Шрифт:
– Было дело. А как же? Измаил штурмовал13.
– Вот это да! – подпрыгнул я на месте. – И Суворова видел.
– Так, конечно. Батюшку нашего родненького. Видел.
– Расскажи! – тряс я его за рукав.
– А чего о нем? Маленький, хрупенький, но хитёр был. Построил нас полками перед штурмом, и каждому полку сказал: – У вас, ребятушки, самая важная задача. Не сдюжите, мол, опозоримся перед всей Россеей. Во, мы рванули тогда на штурм… Да, – задумался он.

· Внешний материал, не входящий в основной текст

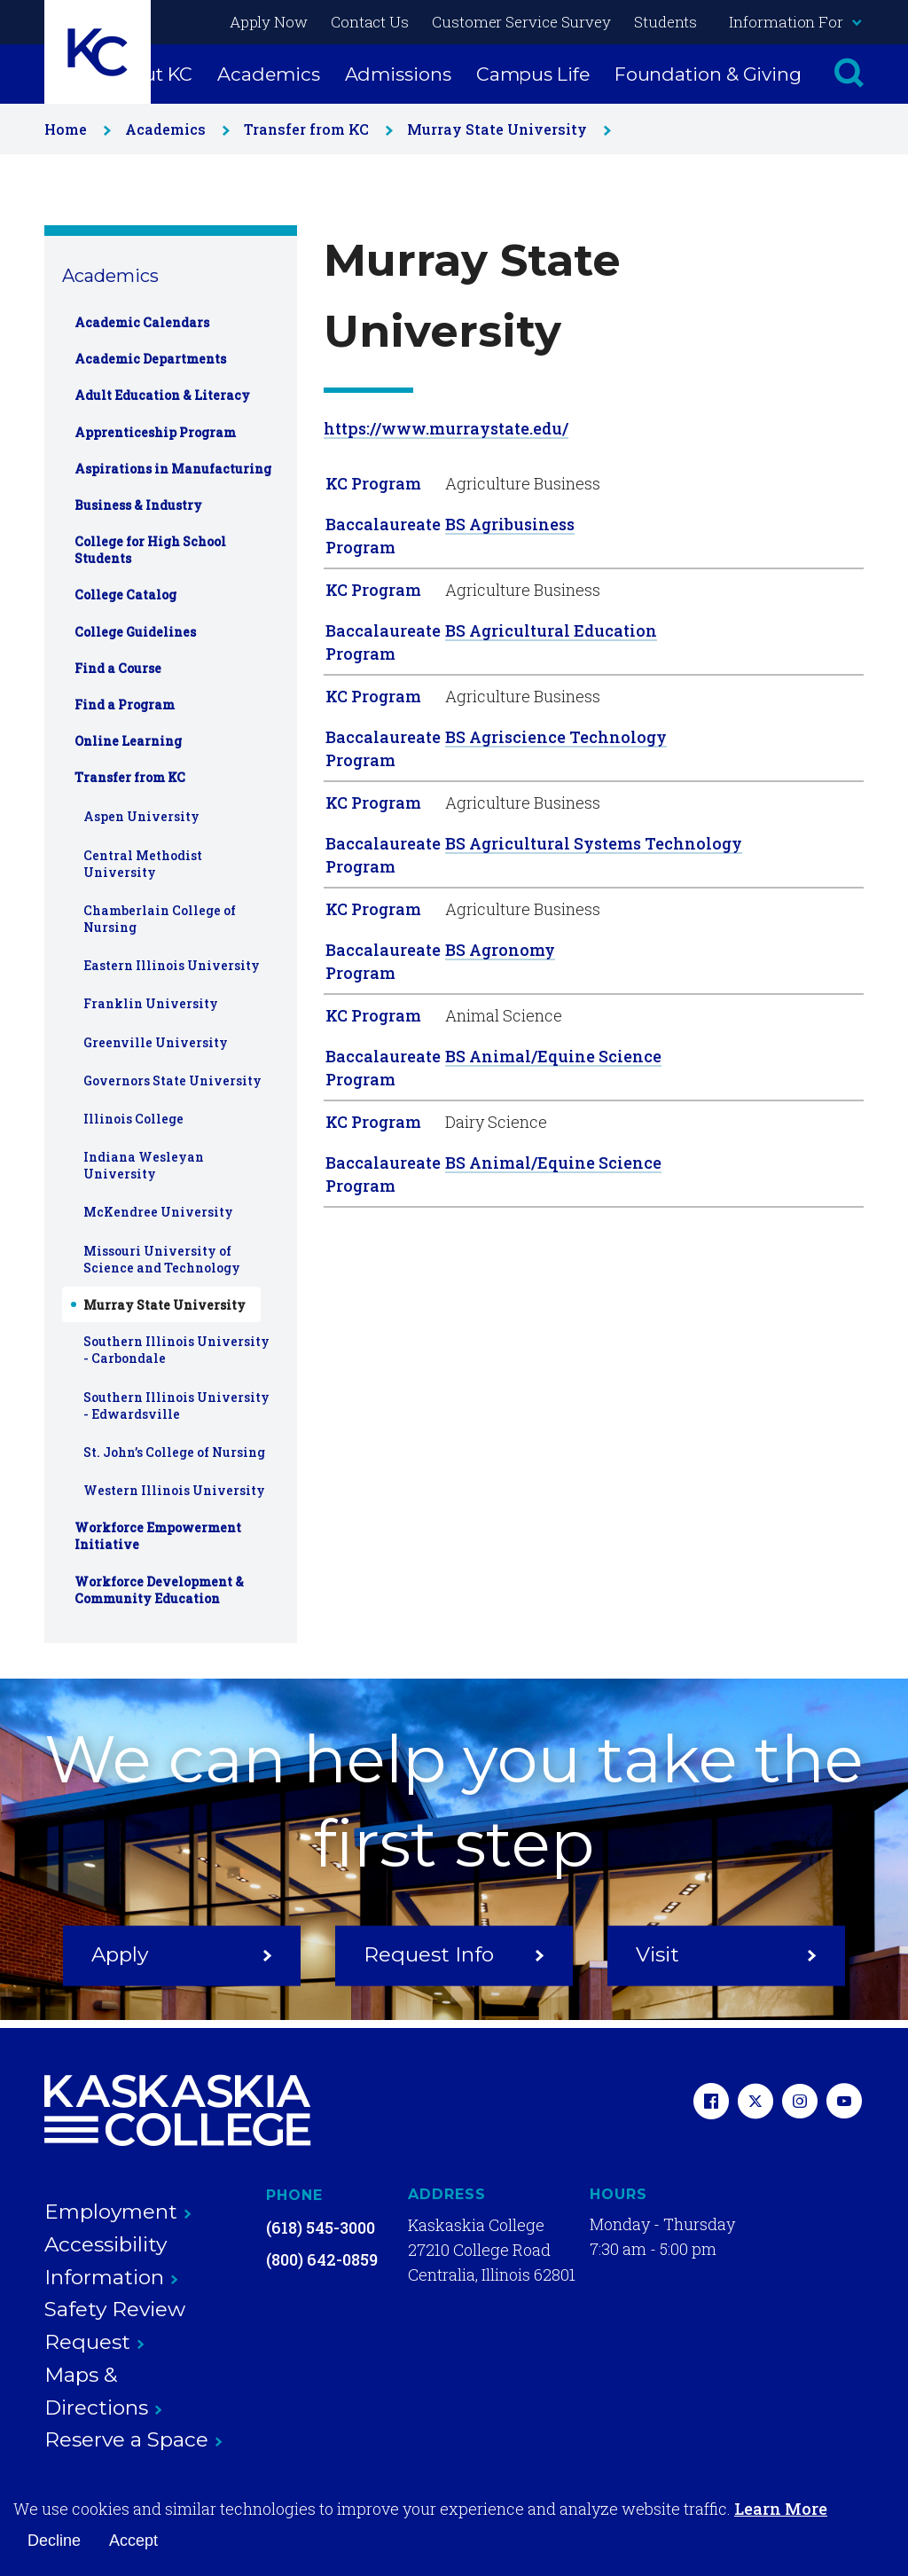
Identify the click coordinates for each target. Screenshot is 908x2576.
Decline (54, 2540)
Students (665, 22)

– А ты? Расскажи, как все было?
– Я же в шестой колонне шёл, под началом Кутузова. Мы штурмовали ворота Килийские. Турок насмерть стоял. Батюшка, Михаил Илларионович, Суворову гонца шлёт, мол, не сдюжим, надобно прекратить штурм и отступать. А Суворов, хитрец, шлёт ему ответ: – Не могу откладывать. Я, мол, уже матушке-императрице доложил, что город взят, да вас комендантом назначил. Ох, как Михаил Илларионович выругался тогда, аж у турок уши завяли, да как погнал нас на стены…
– А я когда тебя увидел, решил, что ты разбойник.
–Я? Разбойник? – мы вновь захохотали. – Ну, барин! А с чего? Борода нечесаная али тулуп широкий?
– Не знаю, – пожал я плечами. – Глаза как у нашего околоточного злые такие были.
– У меня? Злые? – и мы опять расхохотались, сами не зная, чему. Даже отец высунулся из кибитки, посмотреть: все ли в порядке.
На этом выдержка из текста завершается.